HIRST L.J. I gratefully adopt Sir Thomas Bingham M.R.'s summary of the facts, and I entirely agree with his conclusions on the issues concerning consent and crime.

On the issue concerning the remedy of distress damage feasant (hereinafter called the remedy) it is common ground that, despite its abolition in the case of animals by section 7(1) of the Animals Act 1971, it still applies in relation to inanimate objects, and so it is at least capable of applying to a trespassing motor vehicle. That still leaves a number of difficult questions of direct relevance in the present case.
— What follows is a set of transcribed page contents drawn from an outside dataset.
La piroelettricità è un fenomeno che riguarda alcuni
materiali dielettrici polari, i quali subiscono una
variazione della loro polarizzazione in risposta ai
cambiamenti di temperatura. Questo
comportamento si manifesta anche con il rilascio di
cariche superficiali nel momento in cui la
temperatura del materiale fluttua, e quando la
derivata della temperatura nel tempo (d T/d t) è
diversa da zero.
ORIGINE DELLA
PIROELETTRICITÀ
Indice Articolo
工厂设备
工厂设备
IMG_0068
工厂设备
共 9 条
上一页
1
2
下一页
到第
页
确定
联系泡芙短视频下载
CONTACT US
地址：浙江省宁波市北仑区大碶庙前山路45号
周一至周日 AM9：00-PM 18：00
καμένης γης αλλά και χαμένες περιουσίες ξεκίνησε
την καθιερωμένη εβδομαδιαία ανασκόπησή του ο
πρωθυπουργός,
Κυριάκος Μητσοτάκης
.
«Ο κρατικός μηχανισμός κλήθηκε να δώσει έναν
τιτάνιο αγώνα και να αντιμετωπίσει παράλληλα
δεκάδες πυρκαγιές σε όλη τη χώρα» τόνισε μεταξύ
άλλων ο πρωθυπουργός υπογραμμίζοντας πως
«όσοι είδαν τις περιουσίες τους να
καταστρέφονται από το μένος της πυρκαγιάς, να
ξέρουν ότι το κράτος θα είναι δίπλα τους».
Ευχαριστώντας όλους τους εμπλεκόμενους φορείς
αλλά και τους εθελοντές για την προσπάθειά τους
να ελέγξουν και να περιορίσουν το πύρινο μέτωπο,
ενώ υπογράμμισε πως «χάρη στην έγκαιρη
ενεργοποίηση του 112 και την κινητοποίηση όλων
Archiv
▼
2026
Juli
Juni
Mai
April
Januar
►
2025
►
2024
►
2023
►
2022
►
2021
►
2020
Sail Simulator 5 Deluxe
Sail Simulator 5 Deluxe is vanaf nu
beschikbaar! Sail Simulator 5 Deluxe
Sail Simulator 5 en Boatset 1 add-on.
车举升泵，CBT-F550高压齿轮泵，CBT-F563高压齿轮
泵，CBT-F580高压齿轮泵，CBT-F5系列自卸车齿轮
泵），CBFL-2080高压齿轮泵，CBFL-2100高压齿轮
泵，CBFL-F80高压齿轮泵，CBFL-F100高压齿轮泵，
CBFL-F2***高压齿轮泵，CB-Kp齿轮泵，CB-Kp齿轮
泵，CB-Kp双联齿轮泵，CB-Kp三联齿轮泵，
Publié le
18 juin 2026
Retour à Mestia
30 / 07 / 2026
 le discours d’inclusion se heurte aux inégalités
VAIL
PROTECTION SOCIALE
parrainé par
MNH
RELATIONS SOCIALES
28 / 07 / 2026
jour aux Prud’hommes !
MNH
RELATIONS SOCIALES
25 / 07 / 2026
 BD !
The first problem is whether, as both the plaintiffs and Mr. Richards submit, there must be proof of actual damage, so that mere unlawful presence on the land (trespass per se) is not enough. Undoubtedly a number of the authorities which have already been cited by Sir Thomas Bingham M.R. are consistent with this view, but in none of them, as Mr. Richards acknowledged, was the question directly in issue. It seems to me on the other hand that there are a number of other authorities which are inconsistent with this view.
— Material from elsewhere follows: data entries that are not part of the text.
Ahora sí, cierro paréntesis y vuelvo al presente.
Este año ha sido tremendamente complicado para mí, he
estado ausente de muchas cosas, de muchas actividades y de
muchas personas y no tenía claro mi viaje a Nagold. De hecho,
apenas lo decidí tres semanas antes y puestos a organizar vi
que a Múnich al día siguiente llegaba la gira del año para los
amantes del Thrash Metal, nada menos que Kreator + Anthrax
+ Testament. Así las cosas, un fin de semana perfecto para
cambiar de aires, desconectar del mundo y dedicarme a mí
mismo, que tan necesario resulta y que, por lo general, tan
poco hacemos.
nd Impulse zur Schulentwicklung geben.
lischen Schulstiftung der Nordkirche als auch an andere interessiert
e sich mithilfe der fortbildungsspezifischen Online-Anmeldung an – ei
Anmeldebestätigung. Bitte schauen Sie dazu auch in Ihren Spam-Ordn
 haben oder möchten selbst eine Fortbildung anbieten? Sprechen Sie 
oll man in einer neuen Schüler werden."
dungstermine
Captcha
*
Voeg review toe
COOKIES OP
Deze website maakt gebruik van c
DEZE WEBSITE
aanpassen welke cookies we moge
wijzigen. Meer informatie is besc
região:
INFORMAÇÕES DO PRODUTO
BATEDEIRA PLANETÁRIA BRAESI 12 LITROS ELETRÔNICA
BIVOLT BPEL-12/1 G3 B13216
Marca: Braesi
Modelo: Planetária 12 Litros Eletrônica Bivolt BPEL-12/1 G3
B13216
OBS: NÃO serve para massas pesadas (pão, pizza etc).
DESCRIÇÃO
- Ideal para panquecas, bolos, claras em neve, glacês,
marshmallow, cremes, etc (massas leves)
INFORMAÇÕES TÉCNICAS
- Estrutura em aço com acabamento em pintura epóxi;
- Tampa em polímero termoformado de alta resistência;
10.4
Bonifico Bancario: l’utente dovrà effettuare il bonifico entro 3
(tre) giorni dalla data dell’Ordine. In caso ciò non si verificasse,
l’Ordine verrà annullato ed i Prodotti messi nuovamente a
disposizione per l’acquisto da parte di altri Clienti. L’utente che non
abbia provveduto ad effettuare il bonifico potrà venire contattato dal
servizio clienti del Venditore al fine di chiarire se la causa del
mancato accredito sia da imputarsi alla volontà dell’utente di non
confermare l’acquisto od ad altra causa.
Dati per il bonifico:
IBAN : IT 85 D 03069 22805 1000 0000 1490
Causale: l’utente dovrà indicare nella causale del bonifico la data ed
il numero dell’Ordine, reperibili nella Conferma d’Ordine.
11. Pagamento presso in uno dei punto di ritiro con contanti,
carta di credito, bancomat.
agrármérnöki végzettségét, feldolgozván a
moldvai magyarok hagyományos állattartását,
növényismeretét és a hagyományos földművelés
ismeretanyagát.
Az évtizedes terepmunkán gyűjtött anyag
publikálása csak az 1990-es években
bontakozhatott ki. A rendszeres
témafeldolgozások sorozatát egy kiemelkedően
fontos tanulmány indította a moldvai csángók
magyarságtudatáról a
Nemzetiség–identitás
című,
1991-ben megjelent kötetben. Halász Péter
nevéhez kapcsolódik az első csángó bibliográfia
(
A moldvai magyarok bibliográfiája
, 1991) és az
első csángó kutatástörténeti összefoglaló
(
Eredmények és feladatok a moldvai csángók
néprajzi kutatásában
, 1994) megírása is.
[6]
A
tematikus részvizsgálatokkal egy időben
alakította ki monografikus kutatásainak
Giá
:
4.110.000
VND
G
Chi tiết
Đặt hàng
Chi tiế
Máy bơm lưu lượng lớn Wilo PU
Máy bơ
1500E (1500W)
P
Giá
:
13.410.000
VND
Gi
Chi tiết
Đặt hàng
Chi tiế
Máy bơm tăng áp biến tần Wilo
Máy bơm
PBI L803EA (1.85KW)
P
First and foremost is the railway engine case of Ambergate, Nottingham and Boston and Eastern Junction Railway Co. v. Midlands Railway Co., 2 E. & B. 793, where it is clear from the pleadings that the complaint related to the presence of the engine and tender on the defendant's line "for the purpose of using the same, and carrying and conveying upon . the said branch of the said railway, by means of carriages attached to the
[1997] Q.B. 564 Page 582

said engine and tender, passengers and goods:" see pp. 794-795; thus the damage would only have occurred in the future if and when the plaintiffs had attached the engine and tender to the carriages, and set up a competitive service. All four members of the very strong court (Lord Campbell C.J. and Coleridge, Wightman and Erle JJ.) held that the common law right to distrain applied, in addition to the statutory remedy under the Railways Clauses Consolidation Act 1845 (8 & 9 Vict. c. 20).
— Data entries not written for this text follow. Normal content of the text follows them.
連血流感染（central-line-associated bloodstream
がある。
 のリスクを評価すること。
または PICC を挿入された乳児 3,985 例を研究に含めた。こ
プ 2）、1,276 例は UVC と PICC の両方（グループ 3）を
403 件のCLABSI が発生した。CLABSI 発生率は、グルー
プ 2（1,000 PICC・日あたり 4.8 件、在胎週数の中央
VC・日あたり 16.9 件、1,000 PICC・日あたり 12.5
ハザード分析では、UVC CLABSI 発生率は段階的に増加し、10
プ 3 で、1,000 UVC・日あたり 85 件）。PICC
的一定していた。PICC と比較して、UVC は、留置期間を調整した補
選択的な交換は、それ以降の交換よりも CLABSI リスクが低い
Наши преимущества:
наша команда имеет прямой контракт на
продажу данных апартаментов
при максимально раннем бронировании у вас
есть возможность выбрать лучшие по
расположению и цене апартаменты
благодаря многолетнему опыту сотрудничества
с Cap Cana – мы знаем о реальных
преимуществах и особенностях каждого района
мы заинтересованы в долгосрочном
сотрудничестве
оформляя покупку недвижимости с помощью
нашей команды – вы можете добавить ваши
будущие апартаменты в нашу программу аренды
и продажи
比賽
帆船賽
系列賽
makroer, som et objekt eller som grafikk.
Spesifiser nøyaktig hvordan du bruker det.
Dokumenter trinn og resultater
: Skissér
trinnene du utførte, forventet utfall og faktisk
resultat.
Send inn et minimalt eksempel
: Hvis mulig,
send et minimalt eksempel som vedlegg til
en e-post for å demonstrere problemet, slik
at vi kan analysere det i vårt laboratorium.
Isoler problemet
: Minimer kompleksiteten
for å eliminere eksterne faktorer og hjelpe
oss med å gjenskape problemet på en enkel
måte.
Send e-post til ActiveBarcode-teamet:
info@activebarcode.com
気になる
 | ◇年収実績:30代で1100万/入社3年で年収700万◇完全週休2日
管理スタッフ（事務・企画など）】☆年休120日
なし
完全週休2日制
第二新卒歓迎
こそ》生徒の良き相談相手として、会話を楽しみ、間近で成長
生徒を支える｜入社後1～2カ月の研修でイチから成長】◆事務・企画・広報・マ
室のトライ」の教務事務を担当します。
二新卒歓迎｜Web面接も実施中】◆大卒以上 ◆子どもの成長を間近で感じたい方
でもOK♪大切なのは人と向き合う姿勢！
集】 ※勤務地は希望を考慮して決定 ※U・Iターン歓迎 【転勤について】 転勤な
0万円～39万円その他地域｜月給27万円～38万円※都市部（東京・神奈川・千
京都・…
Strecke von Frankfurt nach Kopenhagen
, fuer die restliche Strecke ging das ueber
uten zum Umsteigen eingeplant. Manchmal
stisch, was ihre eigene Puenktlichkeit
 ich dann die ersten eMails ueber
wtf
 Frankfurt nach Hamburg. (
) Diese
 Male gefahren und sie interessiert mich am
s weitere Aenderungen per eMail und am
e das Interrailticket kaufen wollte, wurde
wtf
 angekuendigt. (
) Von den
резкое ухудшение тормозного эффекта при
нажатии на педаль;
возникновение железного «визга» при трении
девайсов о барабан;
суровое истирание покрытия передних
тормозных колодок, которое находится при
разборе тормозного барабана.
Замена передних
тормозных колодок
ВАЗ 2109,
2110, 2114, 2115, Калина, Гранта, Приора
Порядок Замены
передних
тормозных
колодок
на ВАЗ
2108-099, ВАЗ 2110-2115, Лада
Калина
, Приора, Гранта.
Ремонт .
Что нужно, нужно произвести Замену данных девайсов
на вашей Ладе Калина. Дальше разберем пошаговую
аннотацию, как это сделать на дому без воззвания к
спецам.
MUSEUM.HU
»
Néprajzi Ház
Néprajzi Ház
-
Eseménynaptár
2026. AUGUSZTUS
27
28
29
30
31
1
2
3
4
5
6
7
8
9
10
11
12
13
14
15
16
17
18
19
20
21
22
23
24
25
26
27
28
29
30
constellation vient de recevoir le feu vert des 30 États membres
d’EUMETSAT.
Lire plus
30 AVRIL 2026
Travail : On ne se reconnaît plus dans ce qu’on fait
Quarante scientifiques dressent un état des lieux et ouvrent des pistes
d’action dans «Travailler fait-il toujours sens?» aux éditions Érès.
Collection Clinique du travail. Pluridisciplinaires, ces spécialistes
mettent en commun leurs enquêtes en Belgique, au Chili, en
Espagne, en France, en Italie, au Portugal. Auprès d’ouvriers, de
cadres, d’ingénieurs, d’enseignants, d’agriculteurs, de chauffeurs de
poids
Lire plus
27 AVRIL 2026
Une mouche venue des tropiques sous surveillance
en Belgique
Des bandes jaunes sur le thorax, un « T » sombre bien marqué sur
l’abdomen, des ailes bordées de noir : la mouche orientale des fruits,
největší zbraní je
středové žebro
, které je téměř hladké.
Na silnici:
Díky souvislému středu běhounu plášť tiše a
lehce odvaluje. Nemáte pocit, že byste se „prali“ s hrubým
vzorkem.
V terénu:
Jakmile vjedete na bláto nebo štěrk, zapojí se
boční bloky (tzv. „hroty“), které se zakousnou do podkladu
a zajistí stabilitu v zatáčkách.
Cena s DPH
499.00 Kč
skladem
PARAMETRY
The same applies in the Court of Appeal decision in Sorrell v. Paget [1950] 1 K.B. 252, where the plaintiff's heifers had strayed on to the defendant's field in which were the cattle of the defendant's T.T. herd.

Giving the leading judgment Bucknill L.J. (with whom Cohen and Asquith L.JJ. agreed on this point) stated, at p. 259:

"Unfortunately . the heifer . strayed into another field of the defendant where was his T.T. herd. The defendant saw the heifer there in the morning to his dismay, because he was anxious to keep his herd free from all possible infection. The defendant then impounded the heifer in his barn. I think the . question in the case is: Was he entitled to do so? In my opinion he was."


This shows clearly that what was at stake was the apprehended damage to the integrity of the T.T. herd.

The same also applies in the old case of Reynell v. Champernoon (1631) Cro. Car. 228, where the defendant seized the plaintiff's fishing nets to safeguard his fishing, that is another case of apprehended damage.

The latest editions of the current leading textbooks on the law of tort, as quoted by Sir Thomas Bingham M.R., undoubtedly support Mr. Richards's submission. However, Professor Glanville Williams, who was no doubt the academic author with the deepest knowledge of this branch of the law, took the opposite view (see Glanville Williams, Liability for Animals) (1939), at p. 76); so did the earlier editions of Winfield on Tort; thus in the 7th edition (1963) it was stated, at p. 381:

"It is a moot point whether the distrainor must prove damage and the question has been fully considered by Dr. Glanville Williams. Winfield suggested that, where it is for trespass, there ought to be no need to prove damage: first, because trespass is actionable per se; secondly, because it is desirable in the application of self-help (of which distress is a species) that the law should be sharply defined; it might be difficult for the distrainor to be certain in some cases whether the trespass did or did not involve damage. Moreover, doubtful as the authorities are, it seems that the trend of them in modern times favours Winfield's suggestion."


The same reasoning was the basis of Professor Glanville Williams's view.

I, for my part, find this reasoning very convincing, and I find it difficult to see why in a tort actionable per se the presumed damage should not also apply to this particular remedy. I would therefore be prepared to hold that it is not necessary to prove actual damage in support of the remedy, and on this basis the first problem does not arise. If however I am wrong, and damage needs to be proved, need it be actual damage?

Mr. Richards, in his most helpful argument, put forward as a possible explanation of the three cases which I have just cited that although there
[1997] Q.B. 564 Page 583

was no actual damage, there was an impending threat of damage. If that is the correct explanation, then in my judgment that test is plainly made out here, since the whole purpose of private parking space in a busy city centre like Truro is that the space should always be available to licensed users, who are likely to need to drive in and out at various times of the day, and also always available to delivery vehicles, which may arrive at any time. Thus the presence of a trespassing car is to my mind a sufficient threat. This approach is very similar to the ratio of the judge, who held:

"Assuming, without deciding the point, that damage is a necessary ingredient of the doctrine, it seems to me that in the instant case, and indeed in any case of a trespasser parking his car in a private car park, damage must be presumed. Land is a valuable commodity, and car parking spaces, especially in city centres, are at a premium. A landowner or lessee who designates part of the land which he occupies as a parking space for himself and his invitees suffers a loss if he is deprived of that use by a trespasser."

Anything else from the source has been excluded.